North Korean envoys sent to mourn former South Korean leader Kim Dae-Jung have called for an immediate improvement in inter-Korean ties.
They are also expected to hold a meeting with conservative President Lee Myung-Bak, Yonhap news agency said.
They are believed to have sought the meeting with Mr Lee because they were carrying a message from North Korean leader Kim Jong-il that they wanted to convey.
Relations between the two nations deteriorated after Mr Lee came to power last year pledging to take a firmer line with Mr Kim and his isolated communist regime.
'While meeting many South Koreans here, I came to believe that inter-Korean ties must be improved at the earliest possible date,' said Kim Yang-Gon, the visiting North Korean official in charge of inter-Korean ties.
'We've had little opportunity to talk... I hope that these first high-level official talks under the Lee Myung-Bak administration will provide a chance to have frank talks,' he told South Korea's Unification Minister Hyun In-Taek.

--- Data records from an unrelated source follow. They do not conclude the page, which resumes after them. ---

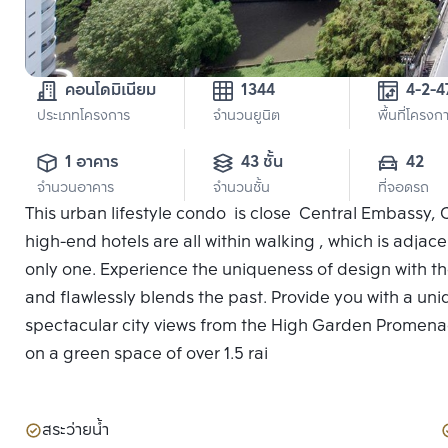
คอนโดมิเนียม
1344
4-2-4
ประเภทโครงการ
จำนวนยูนิต
พื้นที่โครงก
1 อาคาร
43 ชั้น
42
จำนวนอาคาร
จำนวนชั้น
ที่จอดรถ
This urban lifestyle condo is close Central Embassy, 
high-end hotels are all within walking , which is adjac
only one. Experience the uniqueness of design with the
and flawlessly blends the past. Provide you with a un
spectacular city views from the High Garden Promenad
on a green space of over 1.5 rai
สระว่ายน้ำ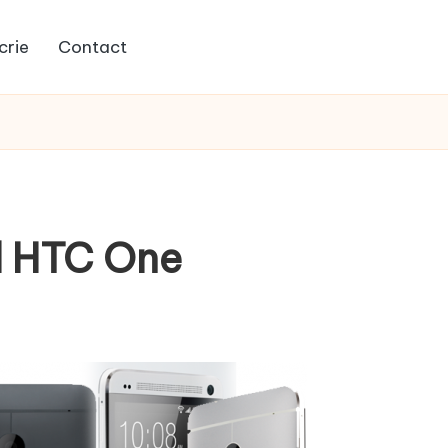
crie
Contact
ul HTC One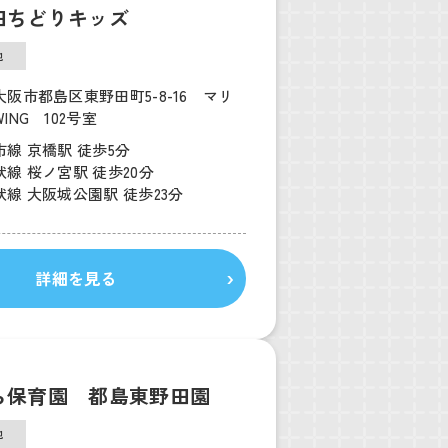
田ちどりキッズ
他
阪市都島区東野田町5-8-16 マリ
ING 102号室
線 京橋駅 徒歩5分
線 桜ノ宮駅 徒歩20分
線 大阪城公園駅 徒歩23分
詳細を見る
ら保育園 都島東野田園
他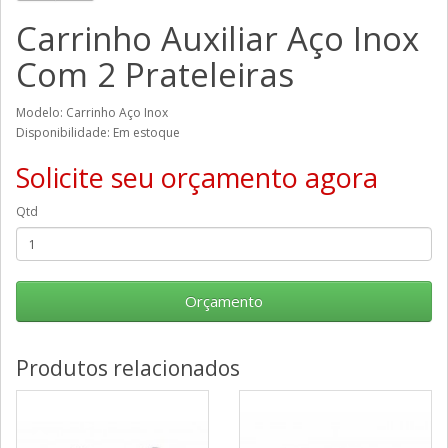
Carrinho Auxiliar Aço Inox
Com 2 Prateleiras
Modelo: Carrinho Aço Inox
Disponibilidade: Em estoque
Solicite seu orçamento agora
Qtd
Orçamento
Produtos relacionados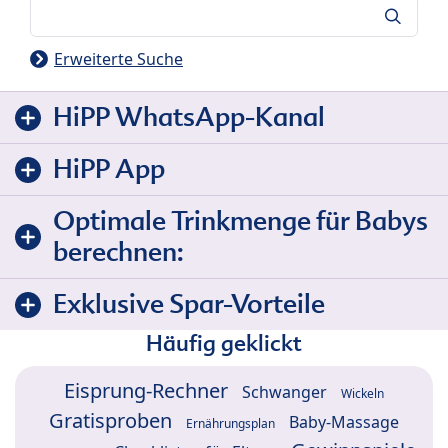
Suche
Erweiterte Suche
HiPP WhatsApp-Kanal
HiPP App
Optimale Trinkmenge für Babys
berechnen:
Exklusive Spar-Vorteile
Häufig geklickt
Eisprung-Rechner
Schwanger
Wickeln
Gratisproben
Baby-Massage
Ernährungsplan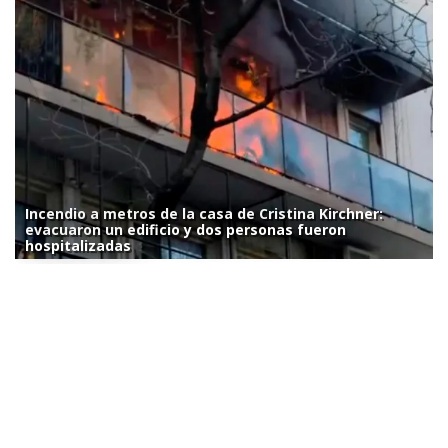
Incendio a metros de la casa de Cristina Kirchner:
evacuaron un edificio y dos personas fueron
hospitalizadas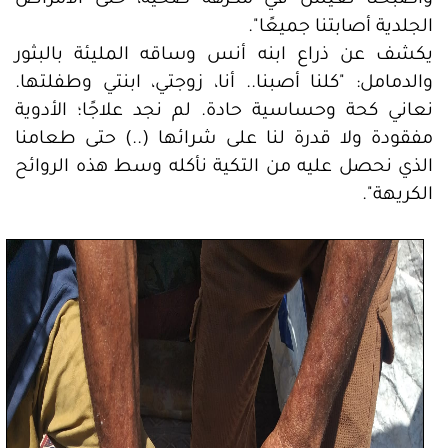
وأصبحنا نعيش في مكرهة صحية، حتى الأمراض
الجلدية أصابتنا جميعًا".
يكشف عن ذراع ابنه أنس وساقه المليئة بالبثور
والدمامل: "كلنا أصبنا.. أنا، زوجتي، ابنتي وطفلتها.
نعاني كحة وحساسية حادة. لم نجد علاجًا؛ الأدوية
مفقودة ولا قدرة لنا على شرائها (..) حتى طعامنا
الذي نحصل عليه من التكية نأكله وسط هذه الروائح
الكريهة".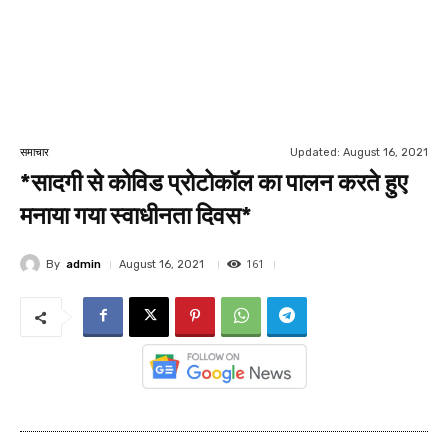
Updated:
August 16, 2021
समाचार
*सादगी से कोविड प्रोटोकॉल का पालन करते हुए
मनाया गया स्वाधीनता दिवस*
161
By
admin
August 16, 2021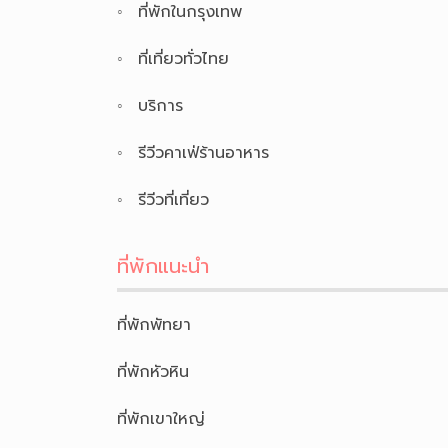
ที่พักในกรุงเทพ
ที่เที่ยวทั่วไทย
บริการ
รีวีวคาเฟ่ร้านอาหาร
รีวีวที่เที่ยว
ที่พักแนะนำ
ที่พักพัทยา
ที่พักหัวหิน
ที่พักเขาใหญ่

The six-member Pyongyang delegation was originally in Seoul only to mourn the death of Kim Dae-Jung, who won the Nobel Peace Prize after he held the first inter-Korean summit in 2000.
However, amid recently improving ties with Seoul and the US, South Korean officials and the travelling delegation from the North held 90 minutes of talks this morning.
The rare encounter and the meeting with Mr Lee has raised hope for better ties on the Korean peninsula after the North's second nuclear test three months ago.